Triggered email is No. 1

Abandoned-cart emails are the most common triggered email type, and the most straightforward. When a shopper puts something in the cart and leaves without purchasing—which happens about 70% of the time on retail websites—persuading the shopper to complete the sale often doesn't take much. Abandoned-cart reminders sent over the subsequent few hours typically result in 10-25% of abandoners' making a purchase (with free shipping or dollars off tipping it toward the higher end of that range).

Think how such emails can affect the bottom line. If over the course of a day on a retail website 1,000 carts are started and 700 are abandoned, only 300 result in a sale. If an email is triggered to those 700 abandoners, and 10% (70) follow through with an order with an average order value of $100, that's an additional $7,000 in revenue per day. Multiply that by 365 days in a year, and that's an additional $2.5 million in annual revenue.

Of course, it's not quite so easy, because most website visitors don't sign in or enter any identifying information about themselves before abandoning a cart—and an email can't be triggered if the shopper can't be identified. It's not uncommon for ESPs to be able to identify only 30% or less of cart abandoners; however, with today's advances in technology, you should be able to identify at least 60% or more (and there are easy-to-implement services that work with your ESP to do this). Applied to our earlier example, identifying 30% of 700 cart abandoners (210), with a 10% conversion rate at $100 per order, translates into $2,100 per day—or more than $750,000 in revenue per year. But if 60% is identified, that annual figure rises to over $1.5 million. And if you bring your identification rate up to 75%, which is a realistic target with the right technology, this figure rises to nearly $2 million.

As you can see, the more website visitors you can identify, the more revenue you will generate.
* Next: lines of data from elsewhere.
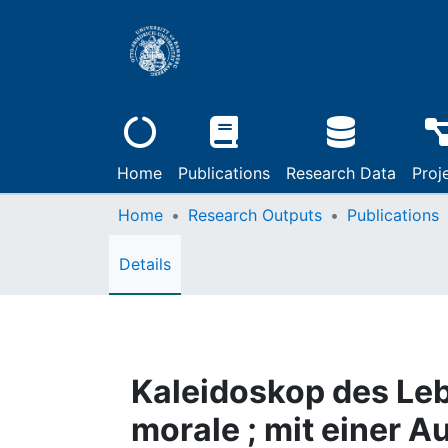
Home
Publications
Research Data
Proj
Home
Research Outputs
Publications
Details
Kaleidoskop des Leb
morale ; mit einer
Taking into account how much more shopping takes place this time of year, your identification rate is particularly important during the holiday season. Using the same example, if the retailer's started cart rate doubles to 2,000 per day (i.e., 1,400 carts abandoned) in the months of November and December, the email revenue difference for a 30% vs. 75% identification rate during that time period is huge: $250,000 vs $630,000. For larger retailers, more along the lines of 20,000 carts started per day (i.e., 14,000 carts abandoned), that's a $2.5 million vs. $6.3 million difference in triggered email revenue for the holiday season!

Go beyond abandoned-cart triggered email

Other types of triggered email offer multiple additional opportunities to increase revenue—and, again, identification rate makes all the difference because it directly affects revenue. The nice part is, once you optimize your identification rate for abandoned carts, that same high identification rate will optimize your other email triggers: Abandoned browse, abandoned search, and abandoned category work similarly to abandoned cart.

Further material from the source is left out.